Records from a data source
Content starts
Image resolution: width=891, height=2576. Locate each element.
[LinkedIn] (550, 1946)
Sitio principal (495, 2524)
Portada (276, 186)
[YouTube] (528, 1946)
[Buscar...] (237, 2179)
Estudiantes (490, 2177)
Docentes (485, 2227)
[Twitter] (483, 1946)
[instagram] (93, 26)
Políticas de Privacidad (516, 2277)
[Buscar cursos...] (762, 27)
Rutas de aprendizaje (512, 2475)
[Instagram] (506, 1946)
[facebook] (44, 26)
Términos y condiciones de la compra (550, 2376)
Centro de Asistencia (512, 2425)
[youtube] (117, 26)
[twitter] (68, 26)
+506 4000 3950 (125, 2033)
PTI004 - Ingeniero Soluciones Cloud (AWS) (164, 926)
Content ends
Content starts
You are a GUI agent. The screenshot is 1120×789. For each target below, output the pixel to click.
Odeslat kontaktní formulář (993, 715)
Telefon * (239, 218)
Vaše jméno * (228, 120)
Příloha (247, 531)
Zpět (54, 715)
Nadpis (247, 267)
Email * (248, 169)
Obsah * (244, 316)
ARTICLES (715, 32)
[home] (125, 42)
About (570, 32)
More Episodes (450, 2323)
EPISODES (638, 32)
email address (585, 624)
Content ends
Content starts
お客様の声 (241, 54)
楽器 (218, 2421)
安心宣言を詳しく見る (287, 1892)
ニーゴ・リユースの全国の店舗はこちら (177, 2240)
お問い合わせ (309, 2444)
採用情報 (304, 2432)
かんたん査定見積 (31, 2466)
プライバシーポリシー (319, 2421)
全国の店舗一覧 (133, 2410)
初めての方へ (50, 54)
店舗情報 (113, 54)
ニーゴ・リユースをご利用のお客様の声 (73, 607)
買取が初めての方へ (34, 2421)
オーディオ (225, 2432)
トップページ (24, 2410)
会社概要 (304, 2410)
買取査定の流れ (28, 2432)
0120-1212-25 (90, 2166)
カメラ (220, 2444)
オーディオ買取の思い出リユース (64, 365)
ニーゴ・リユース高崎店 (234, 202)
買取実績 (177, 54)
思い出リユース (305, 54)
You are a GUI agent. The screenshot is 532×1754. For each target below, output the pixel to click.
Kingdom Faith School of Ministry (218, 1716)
Content ends
→ WHAT YOU ARE ASKED TO DO
Of the lines above, output exactly those from the line bearing "[facebook] (44, 26)" through the line bearing "PTI004 - Ingeniero", inclusive.

→ THE ANSWER
[facebook] (44, 26)
Términos y condiciones de la compra (550, 2376)
Centro de Asistencia (512, 2425)
[youtube] (117, 26)
[twitter] (68, 26)
+506 4000 3950 (125, 2033)
PTI004 - Ingeniero Soluciones Cloud (AWS) (164, 926)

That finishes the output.